What to work on
Retype the records below exactly. Leave nothing out.

***

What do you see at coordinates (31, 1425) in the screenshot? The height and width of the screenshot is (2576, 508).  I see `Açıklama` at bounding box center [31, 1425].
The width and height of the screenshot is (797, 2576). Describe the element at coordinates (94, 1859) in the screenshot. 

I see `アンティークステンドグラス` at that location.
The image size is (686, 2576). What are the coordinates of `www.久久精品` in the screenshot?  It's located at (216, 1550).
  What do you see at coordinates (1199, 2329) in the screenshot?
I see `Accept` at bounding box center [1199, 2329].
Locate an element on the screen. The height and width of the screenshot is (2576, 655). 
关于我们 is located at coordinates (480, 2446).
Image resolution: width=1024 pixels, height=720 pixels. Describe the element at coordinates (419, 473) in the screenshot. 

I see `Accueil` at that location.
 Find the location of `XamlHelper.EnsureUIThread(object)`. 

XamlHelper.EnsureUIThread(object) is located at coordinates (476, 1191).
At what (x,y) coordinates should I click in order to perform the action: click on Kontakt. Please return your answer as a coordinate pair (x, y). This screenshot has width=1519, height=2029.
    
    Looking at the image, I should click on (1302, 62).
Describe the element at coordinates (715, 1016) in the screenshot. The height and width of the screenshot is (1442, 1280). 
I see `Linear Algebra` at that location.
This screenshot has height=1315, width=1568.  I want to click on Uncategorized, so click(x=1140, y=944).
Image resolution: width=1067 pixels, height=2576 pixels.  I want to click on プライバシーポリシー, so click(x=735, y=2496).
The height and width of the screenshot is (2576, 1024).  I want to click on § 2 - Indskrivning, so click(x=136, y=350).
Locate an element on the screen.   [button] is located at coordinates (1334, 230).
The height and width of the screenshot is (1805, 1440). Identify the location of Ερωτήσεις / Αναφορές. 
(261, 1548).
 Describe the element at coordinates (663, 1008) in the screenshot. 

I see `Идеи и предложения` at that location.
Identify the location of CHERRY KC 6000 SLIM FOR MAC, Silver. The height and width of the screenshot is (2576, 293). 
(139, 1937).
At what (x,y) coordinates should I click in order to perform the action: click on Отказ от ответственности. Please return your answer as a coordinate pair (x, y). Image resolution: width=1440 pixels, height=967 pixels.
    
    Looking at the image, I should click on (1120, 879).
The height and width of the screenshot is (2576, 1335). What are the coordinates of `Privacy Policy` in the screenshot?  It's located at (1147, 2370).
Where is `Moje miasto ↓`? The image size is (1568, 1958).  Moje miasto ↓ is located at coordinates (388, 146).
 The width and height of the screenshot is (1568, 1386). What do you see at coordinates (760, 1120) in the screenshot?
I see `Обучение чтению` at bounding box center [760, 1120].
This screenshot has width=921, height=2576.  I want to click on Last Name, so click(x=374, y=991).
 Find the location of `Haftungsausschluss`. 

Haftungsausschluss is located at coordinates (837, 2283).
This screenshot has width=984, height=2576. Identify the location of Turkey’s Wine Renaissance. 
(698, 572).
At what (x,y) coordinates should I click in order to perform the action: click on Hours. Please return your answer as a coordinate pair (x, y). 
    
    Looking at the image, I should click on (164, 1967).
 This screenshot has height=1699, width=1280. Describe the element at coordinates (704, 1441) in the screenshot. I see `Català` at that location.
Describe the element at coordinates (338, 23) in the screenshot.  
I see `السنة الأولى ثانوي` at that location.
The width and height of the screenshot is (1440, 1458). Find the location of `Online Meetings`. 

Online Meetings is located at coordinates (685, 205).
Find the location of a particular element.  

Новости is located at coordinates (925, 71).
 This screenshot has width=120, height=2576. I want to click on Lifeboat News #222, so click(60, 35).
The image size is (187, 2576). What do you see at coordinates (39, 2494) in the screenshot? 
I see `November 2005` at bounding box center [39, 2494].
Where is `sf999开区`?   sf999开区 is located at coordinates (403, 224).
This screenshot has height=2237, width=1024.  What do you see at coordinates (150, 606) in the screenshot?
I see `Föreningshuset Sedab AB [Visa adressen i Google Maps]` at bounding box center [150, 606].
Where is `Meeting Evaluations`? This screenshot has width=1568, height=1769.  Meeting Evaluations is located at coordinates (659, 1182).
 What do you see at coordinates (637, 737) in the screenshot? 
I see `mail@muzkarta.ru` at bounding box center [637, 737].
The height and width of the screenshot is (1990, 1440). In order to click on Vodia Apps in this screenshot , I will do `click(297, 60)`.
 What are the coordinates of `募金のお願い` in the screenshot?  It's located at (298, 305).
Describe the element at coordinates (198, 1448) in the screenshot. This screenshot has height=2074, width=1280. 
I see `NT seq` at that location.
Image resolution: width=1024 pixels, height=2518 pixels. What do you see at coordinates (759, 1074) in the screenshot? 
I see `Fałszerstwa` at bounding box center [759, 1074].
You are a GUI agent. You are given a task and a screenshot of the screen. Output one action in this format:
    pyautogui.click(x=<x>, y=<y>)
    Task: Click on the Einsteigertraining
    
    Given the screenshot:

***

Result for this task
What do you see at coordinates (31, 1425) in the screenshot? The height and width of the screenshot is (2576, 508).  I see `Açıklama` at bounding box center [31, 1425].
The width and height of the screenshot is (797, 2576). Describe the element at coordinates (94, 1859) in the screenshot. 

I see `アンティークステンドグラス` at that location.
The image size is (686, 2576). What are the coordinates of `www.久久精品` in the screenshot?  It's located at (216, 1550).
  What do you see at coordinates (1199, 2329) in the screenshot?
I see `Accept` at bounding box center [1199, 2329].
Locate an element on the screen. The height and width of the screenshot is (2576, 655). 
关于我们 is located at coordinates (480, 2446).
Image resolution: width=1024 pixels, height=720 pixels. Describe the element at coordinates (419, 473) in the screenshot. 

I see `Accueil` at that location.
 Find the location of `XamlHelper.EnsureUIThread(object)`. 

XamlHelper.EnsureUIThread(object) is located at coordinates (476, 1191).
At what (x,y) coordinates should I click in order to perform the action: click on Kontakt. Please return your answer as a coordinate pair (x, y). This screenshot has width=1519, height=2029.
    
    Looking at the image, I should click on (1302, 62).
Describe the element at coordinates (715, 1016) in the screenshot. The height and width of the screenshot is (1442, 1280). 
I see `Linear Algebra` at that location.
This screenshot has height=1315, width=1568.  I want to click on Uncategorized, so click(x=1140, y=944).
Image resolution: width=1067 pixels, height=2576 pixels.  I want to click on プライバシーポリシー, so click(x=735, y=2496).
The height and width of the screenshot is (2576, 1024).  I want to click on § 2 - Indskrivning, so click(x=136, y=350).
Locate an element on the screen.   [button] is located at coordinates (1334, 230).
The height and width of the screenshot is (1805, 1440). Identify the location of Ερωτήσεις / Αναφορές. 
(261, 1548).
 Describe the element at coordinates (663, 1008) in the screenshot. 

I see `Идеи и предложения` at that location.
Identify the location of CHERRY KC 6000 SLIM FOR MAC, Silver. The height and width of the screenshot is (2576, 293). 
(139, 1937).
At what (x,y) coordinates should I click in order to perform the action: click on Отказ от ответственности. Please return your answer as a coordinate pair (x, y). Image resolution: width=1440 pixels, height=967 pixels.
    
    Looking at the image, I should click on (1120, 879).
The height and width of the screenshot is (2576, 1335). What are the coordinates of `Privacy Policy` in the screenshot?  It's located at (1147, 2370).
Where is `Moje miasto ↓`? The image size is (1568, 1958).  Moje miasto ↓ is located at coordinates (388, 146).
 The width and height of the screenshot is (1568, 1386). What do you see at coordinates (760, 1120) in the screenshot?
I see `Обучение чтению` at bounding box center [760, 1120].
This screenshot has width=921, height=2576.  I want to click on Last Name, so click(x=374, y=991).
 Find the location of `Haftungsausschluss`. 

Haftungsausschluss is located at coordinates (837, 2283).
This screenshot has width=984, height=2576. Identify the location of Turkey’s Wine Renaissance. 
(698, 572).
At what (x,y) coordinates should I click in order to perform the action: click on Hours. Please return your answer as a coordinate pair (x, y). 
    
    Looking at the image, I should click on (164, 1967).
 This screenshot has height=1699, width=1280. Describe the element at coordinates (704, 1441) in the screenshot. I see `Català` at that location.
Describe the element at coordinates (338, 23) in the screenshot.  
I see `السنة الأولى ثانوي` at that location.
The width and height of the screenshot is (1440, 1458). Find the location of `Online Meetings`. 

Online Meetings is located at coordinates (685, 205).
Find the location of a particular element.  

Новости is located at coordinates (925, 71).
 This screenshot has width=120, height=2576. I want to click on Lifeboat News #222, so click(60, 35).
The image size is (187, 2576). What do you see at coordinates (39, 2494) in the screenshot? 
I see `November 2005` at bounding box center [39, 2494].
Where is `sf999开区`?   sf999开区 is located at coordinates (403, 224).
This screenshot has height=2237, width=1024.  What do you see at coordinates (150, 606) in the screenshot?
I see `Föreningshuset Sedab AB [Visa adressen i Google Maps]` at bounding box center [150, 606].
Where is `Meeting Evaluations`? This screenshot has width=1568, height=1769.  Meeting Evaluations is located at coordinates (659, 1182).
 What do you see at coordinates (637, 737) in the screenshot? 
I see `mail@muzkarta.ru` at bounding box center [637, 737].
The height and width of the screenshot is (1990, 1440). In order to click on Vodia Apps in this screenshot , I will do `click(297, 60)`.
 What are the coordinates of `募金のお願い` in the screenshot?  It's located at (298, 305).
Describe the element at coordinates (198, 1448) in the screenshot. This screenshot has height=2074, width=1280. 
I see `NT seq` at that location.
Image resolution: width=1024 pixels, height=2518 pixels. What do you see at coordinates (759, 1074) in the screenshot? 
I see `Fałszerstwa` at bounding box center [759, 1074].
You are a GUI agent. You are given a task and a screenshot of the screen. Output one action in this format:
    pyautogui.click(x=<x>, y=<y>)
    Task: Click on the Einsteigertraining
    
    Given the screenshot:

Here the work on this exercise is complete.